If you’ve been following our Tweets ( you’ll know that we had a problem today with the pulley and the cable.  I was not at the lake-bed operations today (I was watching it on ustream along with many others) and I am not party to the after-mission meeting where this is all being discussed.  So, take what I’m writing here with a grain of salt.  I’ll try and differentiate between what I know and what I think I know.

I know that the cable broke.  Everyone has confirmed this – I have seen pictures of it (and am waiting to get them from Danny Leafblad of the KCSpace Pirates so I can put them on this blog).  I also know that the pulley that the cable was threaded through (the steel cable goes from the winch through the pulley and to the helicopter) broke.  I have seen pictures of this, too.
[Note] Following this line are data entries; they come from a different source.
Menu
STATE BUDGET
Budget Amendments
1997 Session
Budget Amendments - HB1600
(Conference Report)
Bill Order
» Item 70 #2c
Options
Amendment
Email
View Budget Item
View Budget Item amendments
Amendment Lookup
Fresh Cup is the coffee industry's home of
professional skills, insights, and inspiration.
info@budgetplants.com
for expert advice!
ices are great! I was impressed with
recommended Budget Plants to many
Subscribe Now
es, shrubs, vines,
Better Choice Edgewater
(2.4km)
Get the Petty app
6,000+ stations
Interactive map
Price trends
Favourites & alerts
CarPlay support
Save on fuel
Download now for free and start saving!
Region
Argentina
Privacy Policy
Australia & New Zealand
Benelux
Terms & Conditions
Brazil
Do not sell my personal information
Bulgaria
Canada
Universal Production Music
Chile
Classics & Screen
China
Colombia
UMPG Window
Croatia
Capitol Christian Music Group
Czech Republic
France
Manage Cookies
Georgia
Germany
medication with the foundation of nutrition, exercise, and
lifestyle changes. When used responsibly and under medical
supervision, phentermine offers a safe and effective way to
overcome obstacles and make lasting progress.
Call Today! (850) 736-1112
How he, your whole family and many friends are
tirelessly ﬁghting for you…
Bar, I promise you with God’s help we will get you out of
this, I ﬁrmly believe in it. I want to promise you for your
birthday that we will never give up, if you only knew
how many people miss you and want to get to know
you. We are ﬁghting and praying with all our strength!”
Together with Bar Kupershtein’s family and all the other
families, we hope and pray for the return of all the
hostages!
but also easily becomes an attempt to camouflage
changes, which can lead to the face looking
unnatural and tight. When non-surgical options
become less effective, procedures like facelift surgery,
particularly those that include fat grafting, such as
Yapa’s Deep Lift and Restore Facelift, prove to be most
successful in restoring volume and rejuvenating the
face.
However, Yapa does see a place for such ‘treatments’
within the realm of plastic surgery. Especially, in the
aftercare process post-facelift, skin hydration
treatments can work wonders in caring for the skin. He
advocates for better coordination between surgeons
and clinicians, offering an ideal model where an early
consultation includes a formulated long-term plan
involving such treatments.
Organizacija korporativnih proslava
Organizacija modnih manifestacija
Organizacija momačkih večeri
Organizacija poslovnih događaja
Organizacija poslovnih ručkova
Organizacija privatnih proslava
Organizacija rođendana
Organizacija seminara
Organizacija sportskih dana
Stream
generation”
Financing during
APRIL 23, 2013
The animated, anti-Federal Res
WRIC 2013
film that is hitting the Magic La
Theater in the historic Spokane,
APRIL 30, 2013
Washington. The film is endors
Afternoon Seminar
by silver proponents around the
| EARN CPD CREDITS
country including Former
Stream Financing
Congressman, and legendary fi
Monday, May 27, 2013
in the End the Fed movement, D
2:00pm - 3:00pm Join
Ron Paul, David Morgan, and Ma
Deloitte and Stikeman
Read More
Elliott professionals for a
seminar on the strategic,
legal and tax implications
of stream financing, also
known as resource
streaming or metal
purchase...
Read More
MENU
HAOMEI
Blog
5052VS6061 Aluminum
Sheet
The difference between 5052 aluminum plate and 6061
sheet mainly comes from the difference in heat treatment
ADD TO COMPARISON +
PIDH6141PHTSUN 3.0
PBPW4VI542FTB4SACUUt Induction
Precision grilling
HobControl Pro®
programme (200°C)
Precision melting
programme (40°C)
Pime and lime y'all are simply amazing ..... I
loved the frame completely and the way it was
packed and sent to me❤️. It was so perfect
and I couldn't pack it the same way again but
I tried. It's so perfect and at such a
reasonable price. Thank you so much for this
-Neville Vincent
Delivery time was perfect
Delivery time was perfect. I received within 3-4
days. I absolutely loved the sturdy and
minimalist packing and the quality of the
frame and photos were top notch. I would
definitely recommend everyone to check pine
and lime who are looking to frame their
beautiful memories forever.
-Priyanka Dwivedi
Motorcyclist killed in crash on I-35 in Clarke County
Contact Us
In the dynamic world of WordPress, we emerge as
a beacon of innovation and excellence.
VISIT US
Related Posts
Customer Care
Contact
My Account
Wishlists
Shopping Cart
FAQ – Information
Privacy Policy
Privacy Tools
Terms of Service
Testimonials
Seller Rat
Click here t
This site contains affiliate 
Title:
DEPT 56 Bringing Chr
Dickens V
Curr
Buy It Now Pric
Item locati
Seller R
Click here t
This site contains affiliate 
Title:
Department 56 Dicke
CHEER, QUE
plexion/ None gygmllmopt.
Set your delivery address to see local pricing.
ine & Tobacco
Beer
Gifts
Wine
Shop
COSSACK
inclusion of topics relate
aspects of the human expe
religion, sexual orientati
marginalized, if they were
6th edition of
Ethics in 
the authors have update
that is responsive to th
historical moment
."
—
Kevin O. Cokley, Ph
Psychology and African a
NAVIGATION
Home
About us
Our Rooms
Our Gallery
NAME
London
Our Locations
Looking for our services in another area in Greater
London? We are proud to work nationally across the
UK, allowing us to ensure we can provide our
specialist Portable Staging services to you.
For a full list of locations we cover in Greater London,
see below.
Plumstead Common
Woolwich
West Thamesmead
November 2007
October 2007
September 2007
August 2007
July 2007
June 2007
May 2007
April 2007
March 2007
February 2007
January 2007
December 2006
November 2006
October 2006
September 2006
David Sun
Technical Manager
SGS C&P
What appears to have happened (and remember, this is subject to update based on the after-mission analysis going on now) is that the pulley broke first.  It cause the cable to bend or catch on something.  This weakened the cable so that it broke.  No other links in the tether chain broke, and some were designed to break at forces well below the level necessary to break a ‘healthy’ cable.  Because these links did not break, I’m forced to conclude that when the pulley broke, it caused the cable to break.

Now, why did the pulley break?  Perhaps they know by now (and I certainly will update you when I do).  It’s inconceivable to me that both Ben Shelef (the organizer of these Games and the engineer who designed this system) and the NASA review team would have overlooked the issue of the pulley rating.  I’m guessing that somehow the cable was able to jump off of the pulley wheel and somehow lodge itself between the pulley wheel and its mounting bracket.  Either that or the pulley itself was defective.  Let me emphasize that this last paragraph is speculation on my part and when I know the answer, I’ll let you know.

I’ve also heard (second-hand) that there is no chance of the helicopter flying tomorrow because of some scheduling conflict, so further testing of this sort may need to be put off until just before the Games.  Again, I’m not sure, but will let you know.

On the bright side, overall the system seemed to perform very well; the helicopter and winch we’re able to work together to reel-out and reel-in the cable satisfactorily.  The winch operator, tether handler and helicopter personnel all were able to practice working together under real (not simulated) conditions.  The NASA TV team was able to get some practice in filming helicopter and winch activities and, if you tuned into their Ustream live broadcast, you were able to see it.  The target at the top of the tether functioned properly.  I am unaware at this time of any other significant problems that happened during the operation.

Also on the bright side, the TRUMPF people say that there laser is all set up and operating at full-capacity with no issues.  This means that both the Kansas City Space Pirates and LaserMotive should be able to laser-qualify their climbers (checking for reflections, etc.) tomorrow.

So, that’s the status.  I’ll update you as soon as I have more/better information.